Come si misura

Scritto il 27 luglio 2011 da Redazione in La pressione alta

In quale modo si misura la pressione?

Comunemente, la misurazione si effettua con un apparecchio chiamato sfigmomanometro; è una parola strana, che viene dal greco e che indica qualcosa “che riguarda il polso”. Ne esistono tipi diversi, il più affidabile è a mercurio. È costituito da un bracciale, che viene avvolto attorno al braccio del soggetto, e da uno stetoscopio, cioè uno strumento che permette di udire i rumori che vengono generati dal passaggio del sangue nell’arteria del braccio. Spesso, però, vengono utilizzati apparecchi elettronici. La tecnologia digitale ha reso disponibili apparecchi molto maneggevoli e sufficientemente precisi, dotati di monitor chiari e ben leggibili, facili da usare. Occorre, comunque, seguire con attenzione le indicazioni contenute all’interno della confezione, al fine di effettuare una misurazione accurata.

Come è preferibile misurare la pressione? In quali momenti della giornata?

La pressione arteriosa è soggetta ad ampie variazioni nel corso della giornata. In generale, è più bassa alla sera tardi ed al mattino presto, mentre tende a crescere a partire dal risveglio. Si tratta di fluttuazioni normali. Eventuali differenze, ovviamente, potranno manifestarsi ad esempio nelle persone attive anche di notte, per lavoro o per svago. Anche altri fattori possono influenzare i valori della pressione: l’attività fisica induce un aumento, il riposo una diminuzione. Anche la postura corporea può condizionare la pressione, così che misurandola in piedi, seduti o distesi non avremo lo stesso risultato. Si sa, inoltre, che anche lo stress, le forti emozioni, il dolore, il fumo ed il consumo di alcuni alimenti (il caffè, ad esempio) possono contribuire ad alterare i valori pressori. Per queste ragioni, nel caso si sospetti un’ipertensione, è consigliabile effettuare diverse misurazioni in differenti momenti della giornata: prima della colazione del mattino, prima di pranzo o almeno due ore dopo il pasto di metà giornata. Dopo un’attività fisica, per qualche ora, la pressione potrà risultare alterata: per questo motivo è meglio attendere oppure misurare la pressione prima dell’esercizio. Ovviamente, i fumatori dovranno astenersi dal fumo per almeno un’ora. È opportuno inoltre ricordarsi di urinare prima della misurazione: è meglio non avere la vescica piena.
Mi sembra che la pressione si alzi proprio quando vado dal medico.

È possibile?

Sì, è possibile: l’emozione può giocare brutti scherzi. Si chiama “ipertensione da camice bianco” e ne soffrono soprattutto le persone ansiose che rispondono alla tensione con un aumento della pressione. La cosa si può risolvere chiedendo alla persona di effettuare dei controlli a casa, in un ambiente familiare e tranquillo. Qualora permanga un margine di incertezza, il medico potrà prescrivere un controllo della pressione nel corso della giornata, chiedendo al paziente di indossare un apparecchio che registra i valori pressori nel corso delle 24 ore. Questo monitor non impedirà di svolgere le normali attività quotidiane e non provocherà alcun fastidio o dolore.

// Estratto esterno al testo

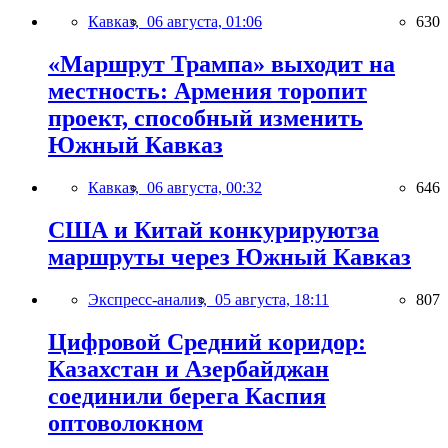
Кавказ,
06 августа, 01:06
630
«Маршрут Трампа» выходит на
местность: Армения торопит
проект, способный изменить
Южный Кавказ
Кавказ,
06 августа, 00:32
646
США и Китай конкурируютза
маршруты через Южный Кавказ
Экспресс-анализ,
05 августа, 18:11
807
Цифровой Средний коридор:
Казахстан и Азербайджан
соединили берега Каспия
оптоволокном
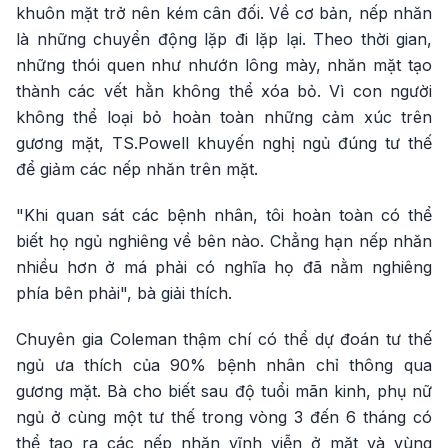
khuôn mặt trở nên kém cân đối. Về cơ bản, nếp nhăn
là những chuyển động lặp đi lặp lại. Theo thời gian,
những thói quen như nhướn lông mày, nhăn mặt tạo
thành các vết hằn không thể xóa bỏ. Vì con người
không thể loại bỏ hoàn toàn những cảm xúc trên
gương mặt, TS.Powell khuyến nghị ngủ đúng tư thế
để giảm các nếp nhăn trên mặt.
"Khi quan sát các bệnh nhân, tôi hoàn toàn có thể
biết họ ngủ nghiêng về bên nào. Chẳng hạn nếp nhăn
nhiều hơn ở má phải có nghĩa họ đã nằm nghiêng
phía bên phải", bà giải thích.
Chuyên gia Coleman thậm chí có thể dự đoán tư thế
ngủ ưa thích của 90% bệnh nhân chỉ thông qua
gương mặt. Bà cho biết sau độ tuổi mãn kinh, phụ nữ
ngủ ở cùng một tư thế trong vòng 3 đến 6 tháng có
thể tạo ra các nếp nhăn vĩnh viễn ở mặt và vùng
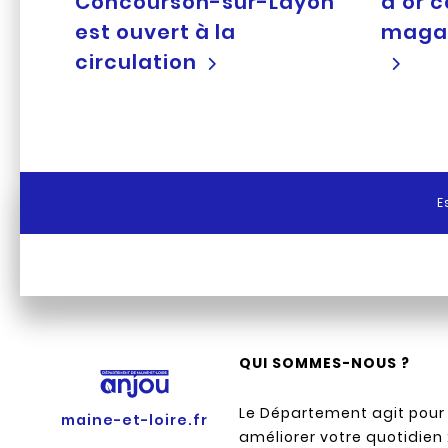
Concourson-sur-Layon
d’or 
est ouvert à la
magaz
circulation
E
QUI SOMMES-NOUS ?
Le Département agit pour
maine-et-loire.fr
améliorer votre quotidien 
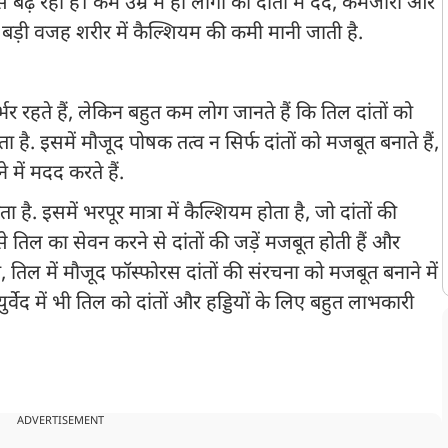
 बढ़ रही हैं। कम उम्र में ही लोगों को दांतों में दर्द, कमजोरी और
े बड़ी वजह शरीर में कैल्शियम की कमी मानी जाती है.
 रहते हैं, लेकिन बहुत कम लोग जानते हैं कि तिल दांतों को
ै. इसमें मौजूद पोषक तत्व न सिर्फ दांतों को मजबूत बनाते हैं,
में मदद करते हैं.
ै. इसमें भरपूर मात्रा में कैल्शियम होता है, जो दांतों की
 तिल का सेवन करने से दांतों की जड़ें मजबूत होती हैं और
 तिल में मौजूद फॉस्फोरस दांतों की संरचना को मजबूत बनाने में
वेद में भी तिल को दांतों और हड्डियों के लिए बहुत लाभकारी
ADVERTISEMENT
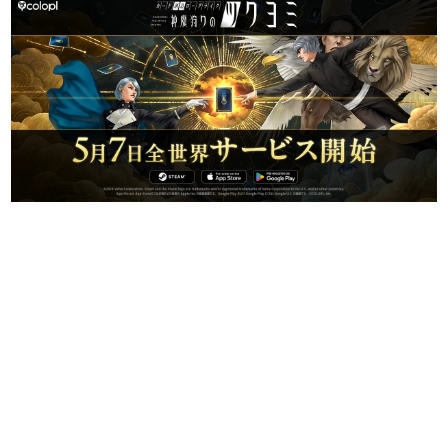
日本のコンテンツ産業やカルチャーに与えた影響を探る企
画です。
日本モバイルゲーム産業史
日本のモバイルゲーム史における主要なトピック・タイト
ルを網羅するほか、開発者へのインタビューや識者による
解説を掲載。約20年の歴史が一望できる決定版！
若ゲのいたり〜ゲームクリエイターの青春〜
『うつヌケ』『ペンと箸』等で知られるマンガ家・田中圭
一先生によるゲーム業界レポートマンガです。
なんでゲームは面白い？
ゲーム開発者・hamatsu氏がゲームの魅力を画面や操作の
具体的な形から解き明かしていく、硬派で骨太な評論連載
です。
ゲームが変えた日本語
「経験値」「裏技」「ラスボス」… ゲームにまつわる言葉
の起源や用法の変遷を、コンピューター文化史研究家・タ
イニーP氏が徹底調査。
カテゴリ
特集記事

Come misurare la pressione

Il paziente, prima di procedere al rilievo della pressione arteriosa, deve stare seduto qualche minuto in una stanza tranquilla e confortevole (uno stato di tensione emotiva, un rumore forte e/o fastidioso, un ambiente freddo possono far alzare i valori pressori).

  • Il bracciale dello sfigmomanometro deve essere adatto alle dimensioni del braccio e, durante la misurazione, deve trovarsi all’altezza del cuore indipendentemente dalla posizione del paziente.
  • La prima volta, la misurazione della pressione arteriosa va fatta su entrambe le braccia; le successive misurazioni vanno effettuate sul braccio con la pressione più elevata.